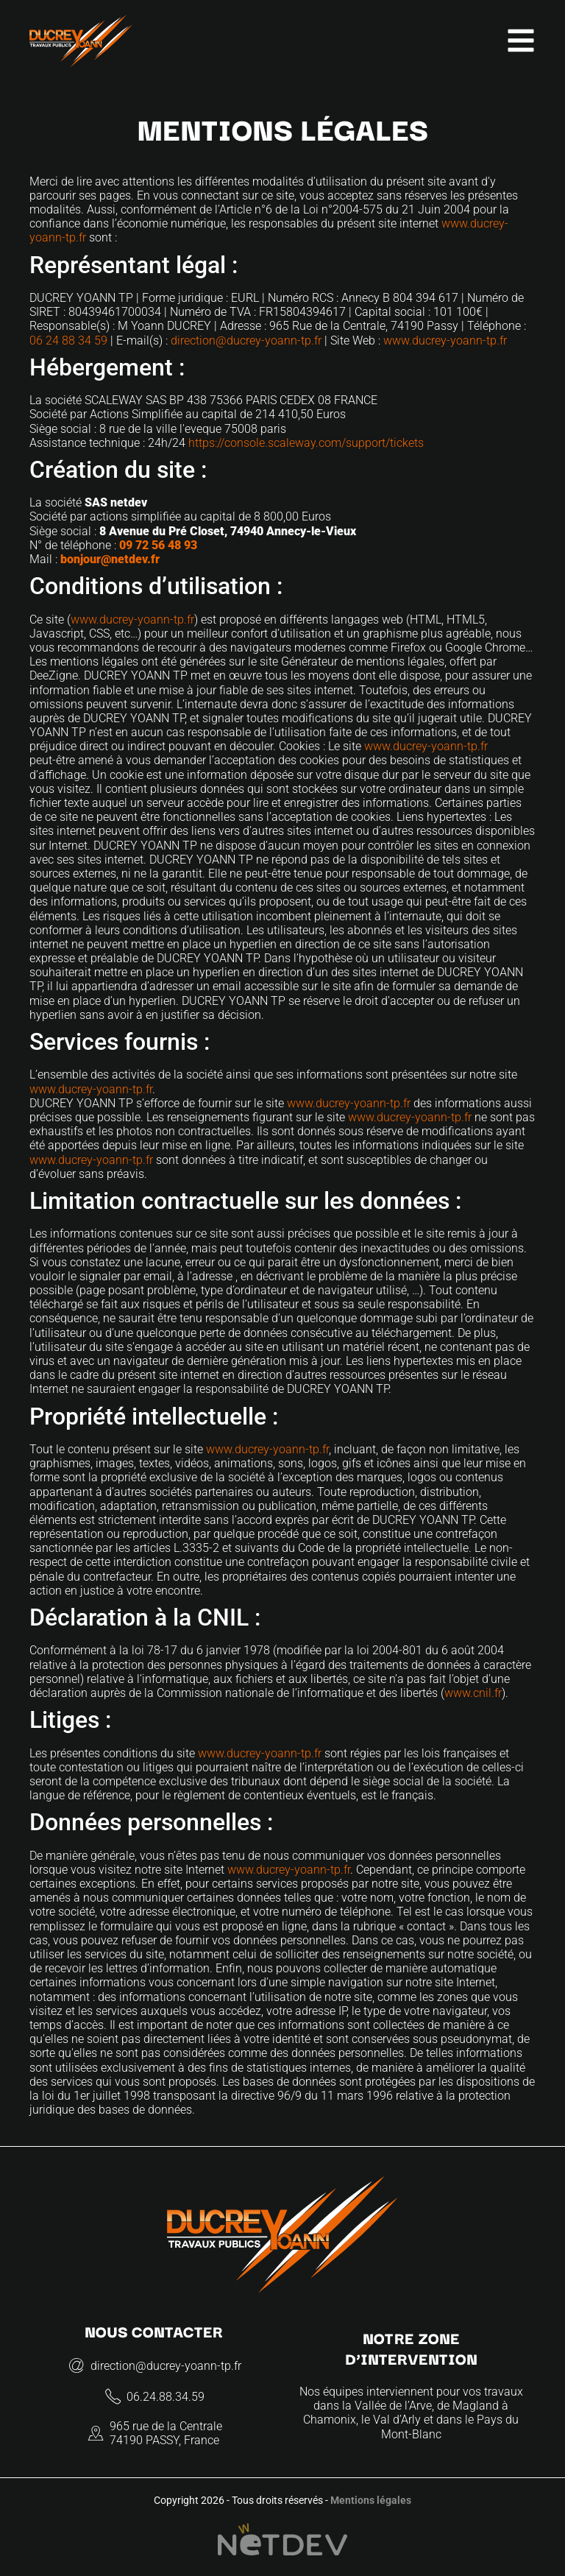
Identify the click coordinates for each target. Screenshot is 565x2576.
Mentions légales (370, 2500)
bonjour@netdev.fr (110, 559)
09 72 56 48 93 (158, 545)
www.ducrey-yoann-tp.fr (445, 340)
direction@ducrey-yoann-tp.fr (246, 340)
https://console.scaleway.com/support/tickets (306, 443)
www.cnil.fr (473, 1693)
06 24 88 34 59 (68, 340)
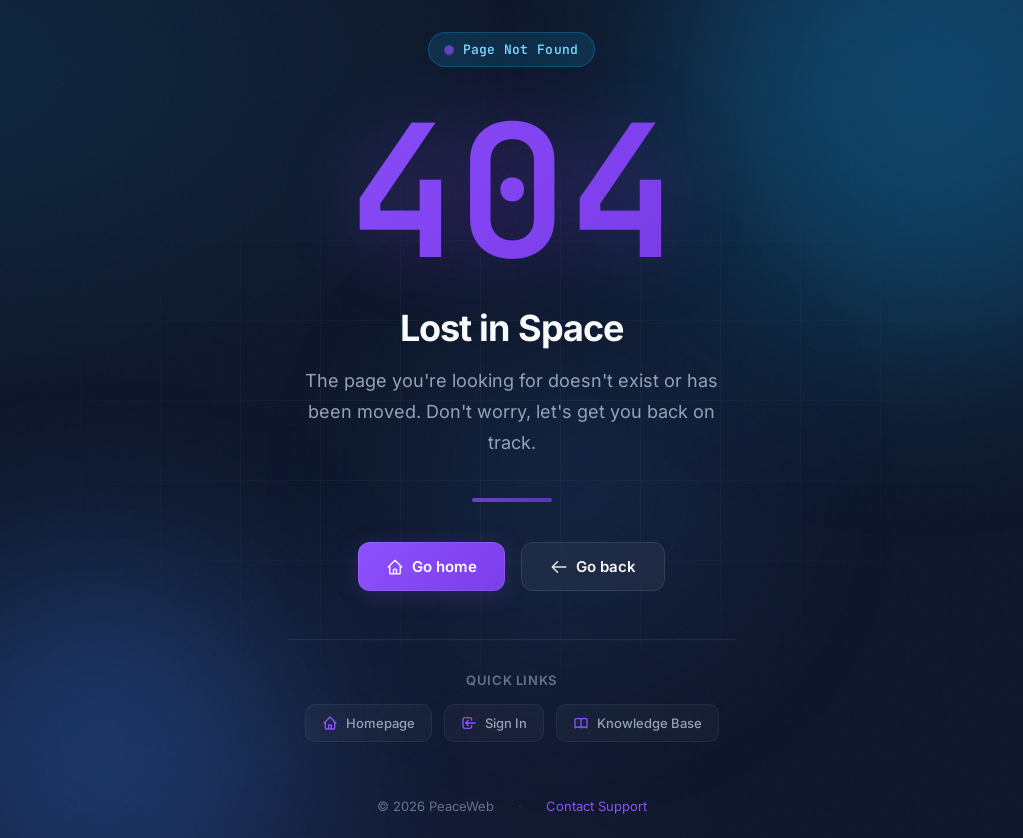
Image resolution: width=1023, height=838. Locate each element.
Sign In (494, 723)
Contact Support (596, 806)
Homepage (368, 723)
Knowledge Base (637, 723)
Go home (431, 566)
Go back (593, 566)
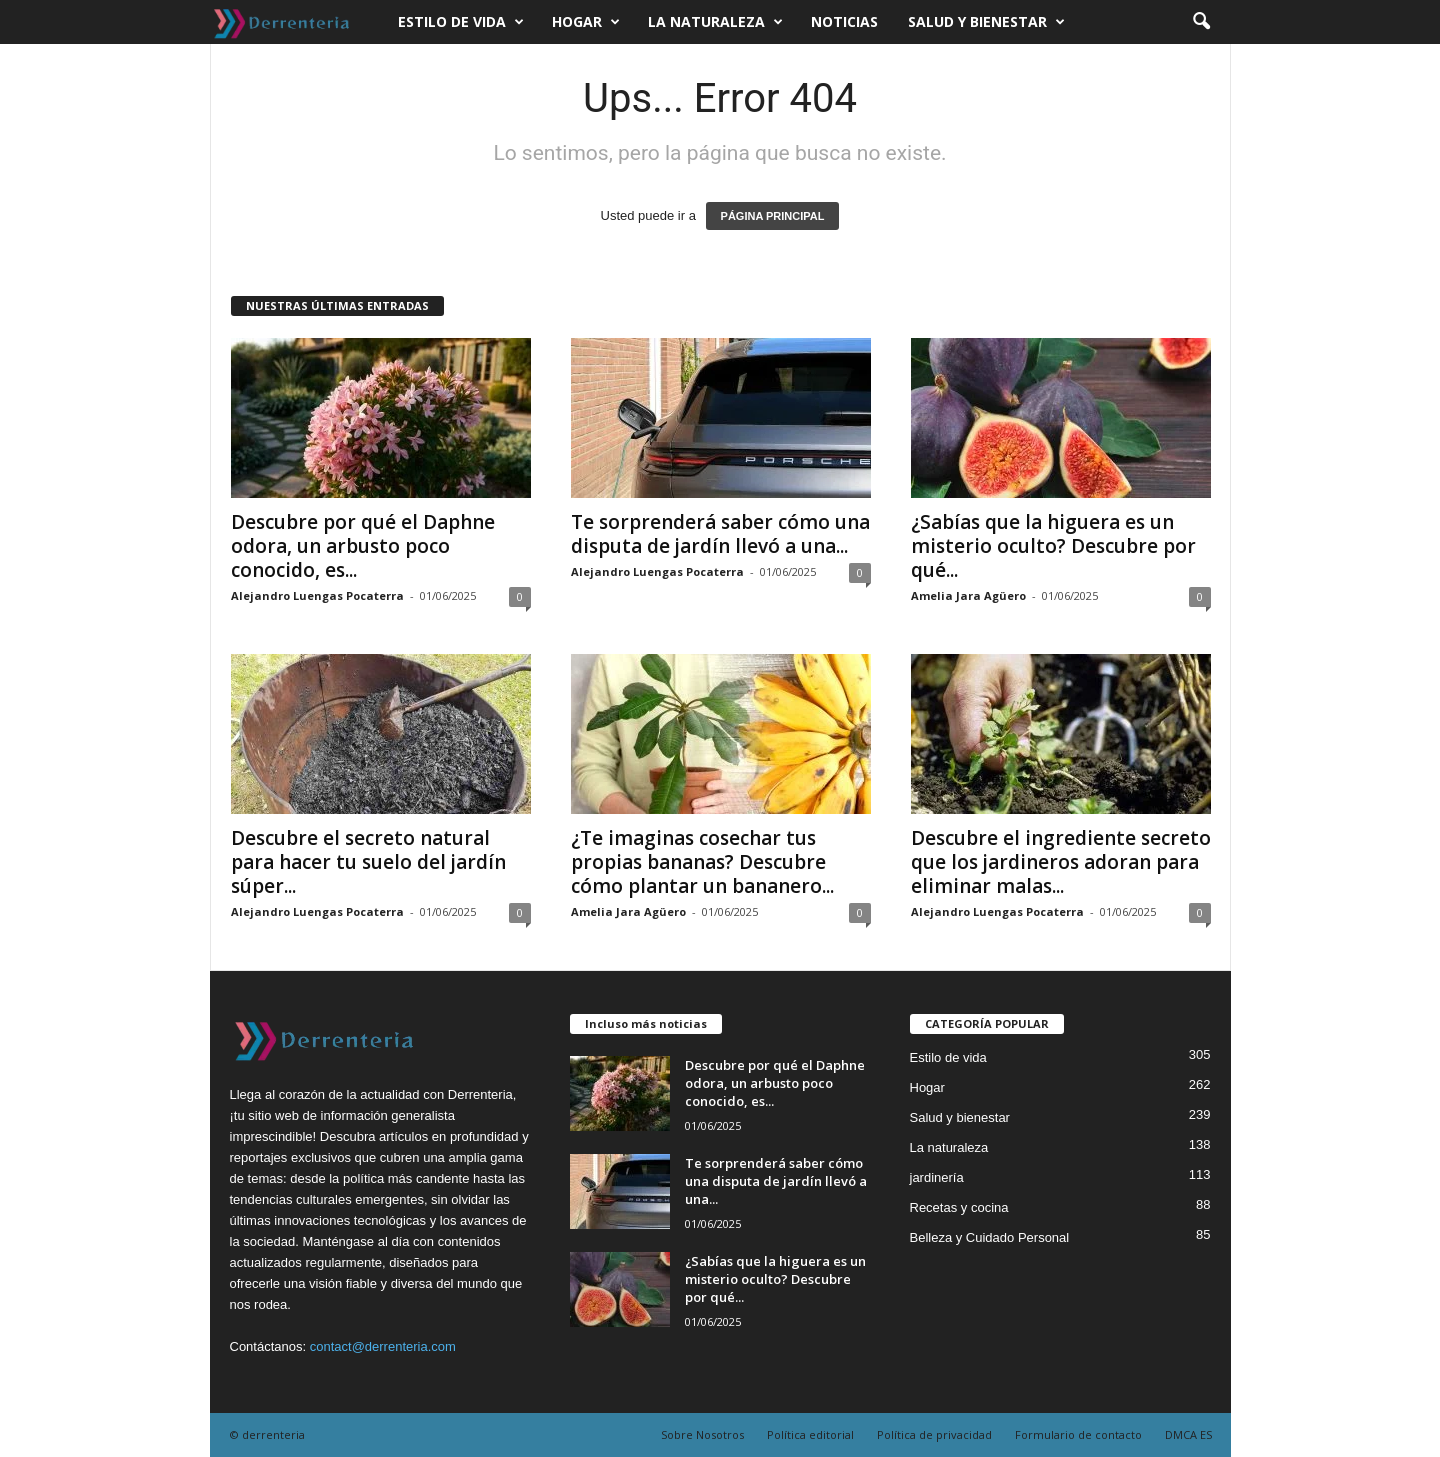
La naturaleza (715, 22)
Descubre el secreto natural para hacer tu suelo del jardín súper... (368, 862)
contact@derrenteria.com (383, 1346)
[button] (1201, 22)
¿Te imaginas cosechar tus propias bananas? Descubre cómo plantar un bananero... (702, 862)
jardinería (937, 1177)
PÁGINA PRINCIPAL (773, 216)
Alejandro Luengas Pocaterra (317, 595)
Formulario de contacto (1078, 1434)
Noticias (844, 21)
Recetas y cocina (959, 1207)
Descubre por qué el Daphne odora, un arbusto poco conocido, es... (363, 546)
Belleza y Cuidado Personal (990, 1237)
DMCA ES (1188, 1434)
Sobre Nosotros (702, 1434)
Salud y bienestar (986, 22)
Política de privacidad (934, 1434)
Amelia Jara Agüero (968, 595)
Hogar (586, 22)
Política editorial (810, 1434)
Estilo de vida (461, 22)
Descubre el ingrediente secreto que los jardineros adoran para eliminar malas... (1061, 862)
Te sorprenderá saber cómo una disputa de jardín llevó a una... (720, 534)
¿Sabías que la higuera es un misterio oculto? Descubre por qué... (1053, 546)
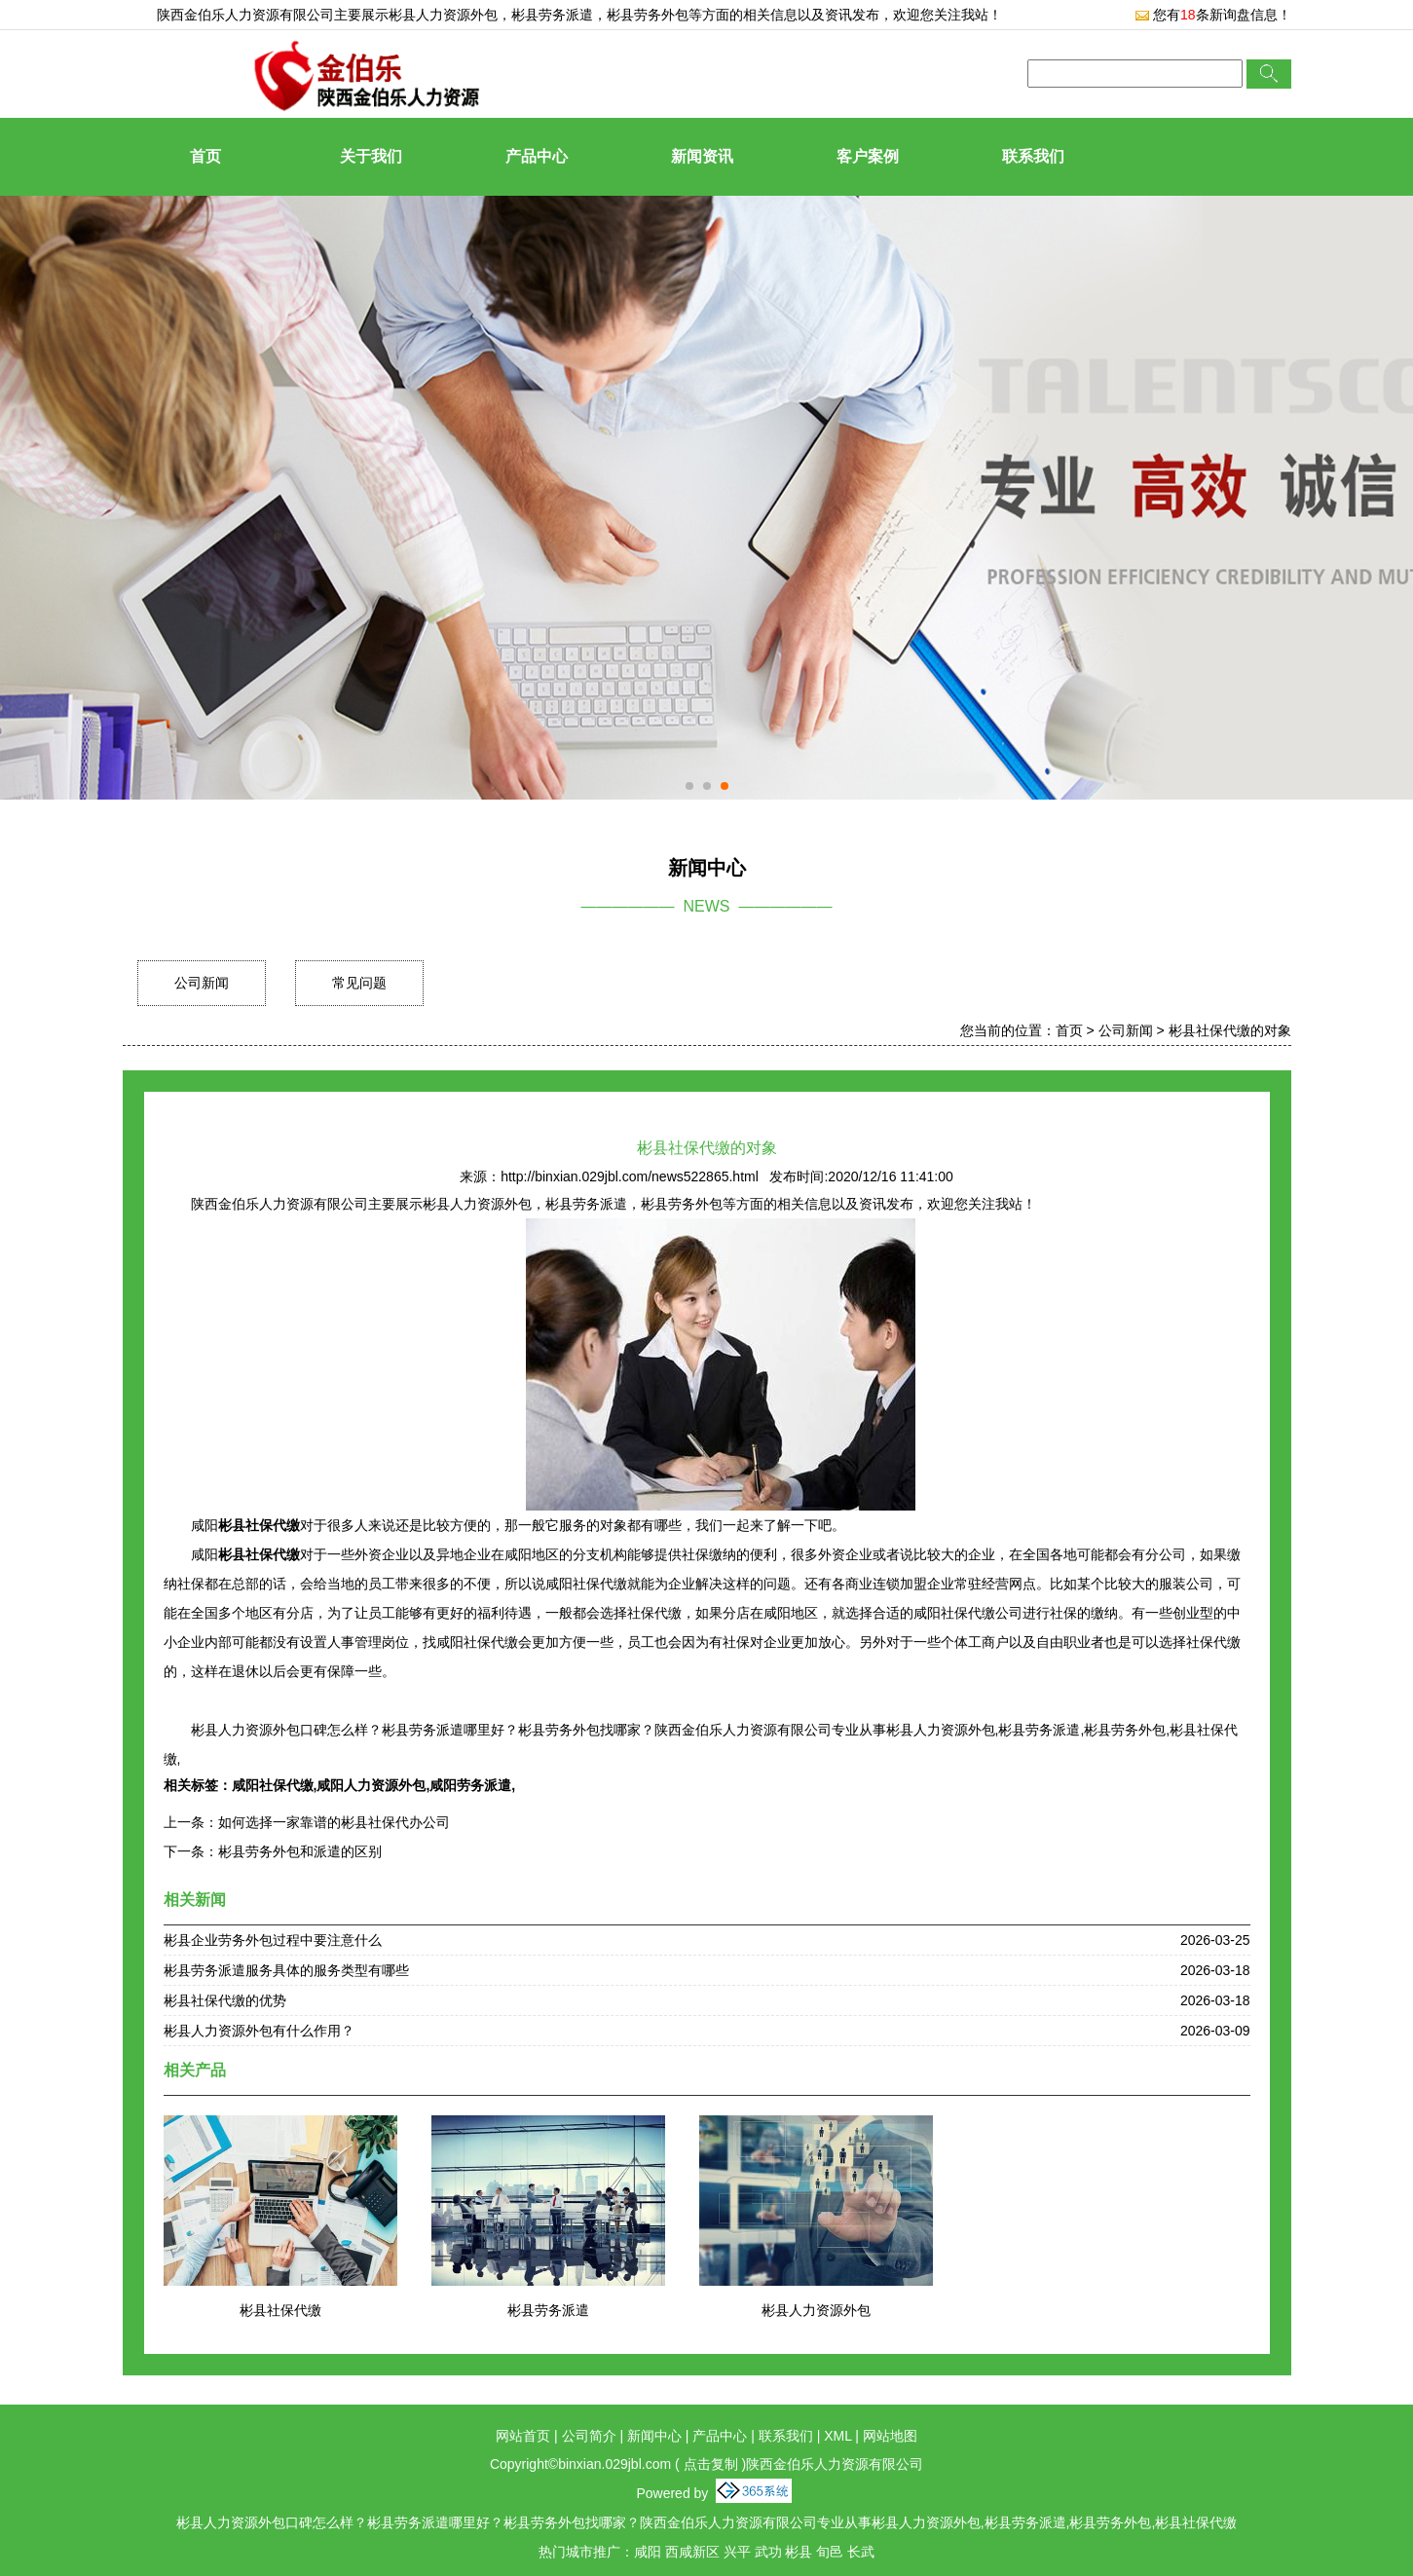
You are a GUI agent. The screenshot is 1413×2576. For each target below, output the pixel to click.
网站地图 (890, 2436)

■ Exercise description ■
List every line from the entries above in which "yoann" appears.

■ Reply ■
www.ducrey-yoann-tp.fr (445, 340)
direction@ducrey-yoann-tp.fr (246, 340)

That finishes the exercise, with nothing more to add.